NASA Explains Dust Bowl Drought
NASA scientists have an explanation for one of the worst climatic events in the history of the United States, the 'Dust Bowl' drought, which devastated the Great Plains and all but dried up an already depressed American economy in the 1930's. Siegfried Schubert of NASA's Goddard Space Flight Center, Greenbelt, Md., and colleagues used a computer model developed with modern-era satellite data to look at the climate over the past 100 years. The study found cooler than normal tropical Pacific Ocean surface temperatures combined with warmer tropical Atlantic Ocean temperatures to create conditions in the atmosphere that turned America's breadbasket into a dust bowl from 1931 to 1939. These changes in sea surface temperatures created shifts in the large-scale weather patterns and low level winds that reduced the normal supply of moisture from the Gulf of Mexico and inhibited rainfall throughout the Great Plains.
By discovering the causes behind U.S. droughts, especially severe episodes like the Plains' dry spell, scientists may recognize and possibly foresee future patterns that could create similar conditions. For example, La Ninas are marked by cooler than normal tropical Pacific Ocean surface water temperatures, which impact weather globally, and also create dry conditions over the Great Plains. The researchers used NASA's Seasonal-to-Interannual Prediction Project (NSIPP) atmospheric general circulation model and agency computational facilities to conduct the research. The NSIPP model was developed using NASA satellite observations, including; Clouds and the Earth's Radiant Energy System radiation measurements; and the Global Precipitation Climatology Project precipitation data.
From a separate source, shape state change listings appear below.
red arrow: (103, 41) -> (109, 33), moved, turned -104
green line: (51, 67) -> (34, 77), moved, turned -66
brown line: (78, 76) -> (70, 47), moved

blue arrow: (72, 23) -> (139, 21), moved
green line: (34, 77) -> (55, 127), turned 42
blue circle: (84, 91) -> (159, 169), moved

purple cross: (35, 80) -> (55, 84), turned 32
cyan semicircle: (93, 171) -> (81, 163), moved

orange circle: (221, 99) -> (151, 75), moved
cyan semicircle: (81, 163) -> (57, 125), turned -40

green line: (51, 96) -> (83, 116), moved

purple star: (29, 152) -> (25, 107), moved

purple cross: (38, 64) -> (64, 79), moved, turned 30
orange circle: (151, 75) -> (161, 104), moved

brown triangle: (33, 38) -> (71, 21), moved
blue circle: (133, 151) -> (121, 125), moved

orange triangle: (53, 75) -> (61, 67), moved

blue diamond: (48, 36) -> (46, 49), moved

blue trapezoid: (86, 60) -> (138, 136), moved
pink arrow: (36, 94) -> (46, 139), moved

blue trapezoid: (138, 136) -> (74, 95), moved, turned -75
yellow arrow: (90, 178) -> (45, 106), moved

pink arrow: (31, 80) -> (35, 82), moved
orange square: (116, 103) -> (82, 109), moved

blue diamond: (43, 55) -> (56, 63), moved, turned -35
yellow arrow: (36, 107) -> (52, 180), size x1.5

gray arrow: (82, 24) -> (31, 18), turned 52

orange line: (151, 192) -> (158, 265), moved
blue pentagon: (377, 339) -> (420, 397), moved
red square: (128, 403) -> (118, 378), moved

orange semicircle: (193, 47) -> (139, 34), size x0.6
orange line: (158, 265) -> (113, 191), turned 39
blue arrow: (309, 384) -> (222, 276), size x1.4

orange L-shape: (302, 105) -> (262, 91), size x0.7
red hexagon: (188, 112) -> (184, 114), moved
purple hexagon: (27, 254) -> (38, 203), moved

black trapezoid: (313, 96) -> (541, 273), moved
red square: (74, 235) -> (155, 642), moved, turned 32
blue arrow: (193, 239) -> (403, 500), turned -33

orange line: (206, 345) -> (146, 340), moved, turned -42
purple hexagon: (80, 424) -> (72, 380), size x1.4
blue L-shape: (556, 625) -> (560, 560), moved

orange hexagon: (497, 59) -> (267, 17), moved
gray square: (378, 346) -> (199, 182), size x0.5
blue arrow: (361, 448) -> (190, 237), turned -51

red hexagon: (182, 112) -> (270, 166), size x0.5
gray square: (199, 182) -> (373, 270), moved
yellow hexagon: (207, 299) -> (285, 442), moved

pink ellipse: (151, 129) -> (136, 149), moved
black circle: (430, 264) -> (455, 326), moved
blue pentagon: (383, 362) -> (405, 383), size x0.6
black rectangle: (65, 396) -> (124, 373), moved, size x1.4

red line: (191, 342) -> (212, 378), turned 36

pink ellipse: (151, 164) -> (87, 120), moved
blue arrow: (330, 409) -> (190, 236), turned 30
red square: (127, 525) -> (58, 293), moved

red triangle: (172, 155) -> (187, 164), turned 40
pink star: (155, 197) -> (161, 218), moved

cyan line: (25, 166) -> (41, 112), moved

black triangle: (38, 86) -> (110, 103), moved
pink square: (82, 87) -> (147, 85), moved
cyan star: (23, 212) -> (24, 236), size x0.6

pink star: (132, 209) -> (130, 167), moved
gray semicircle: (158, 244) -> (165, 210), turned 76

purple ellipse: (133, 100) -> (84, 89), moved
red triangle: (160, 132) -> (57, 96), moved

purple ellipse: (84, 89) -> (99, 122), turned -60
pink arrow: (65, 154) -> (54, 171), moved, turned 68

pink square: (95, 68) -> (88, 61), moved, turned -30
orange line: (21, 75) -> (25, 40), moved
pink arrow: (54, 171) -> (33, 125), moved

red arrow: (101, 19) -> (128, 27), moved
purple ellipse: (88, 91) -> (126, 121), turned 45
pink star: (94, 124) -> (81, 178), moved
The model showed cooler than normal tropical Pacific Ocean temperatures and warmer than normal tropical Atlantic Ocean temperatures contributed to a weakened low-level jet stream and changed its course. The jet stream, a ribbon of fast moving air near the Earth's surface, normally flows westward over the Gulf of Mexico and then turns northward pulling up moisture and dumping rain onto the Great Plains. As the low level jet stream weakened, it traveled farther south than normal. The Great Plains dried up and dust storms formed. The research shed light on how tropical sea surface temperatures can have a remote response and control over weather and climate. It also confirmed droughts can become localized based on soil moisture levels, especially during summer. When rain is scarce and soil dries, there is less evaporation, which leads to even less precipitation, creating a feedback process that reinforces lack of rainfall.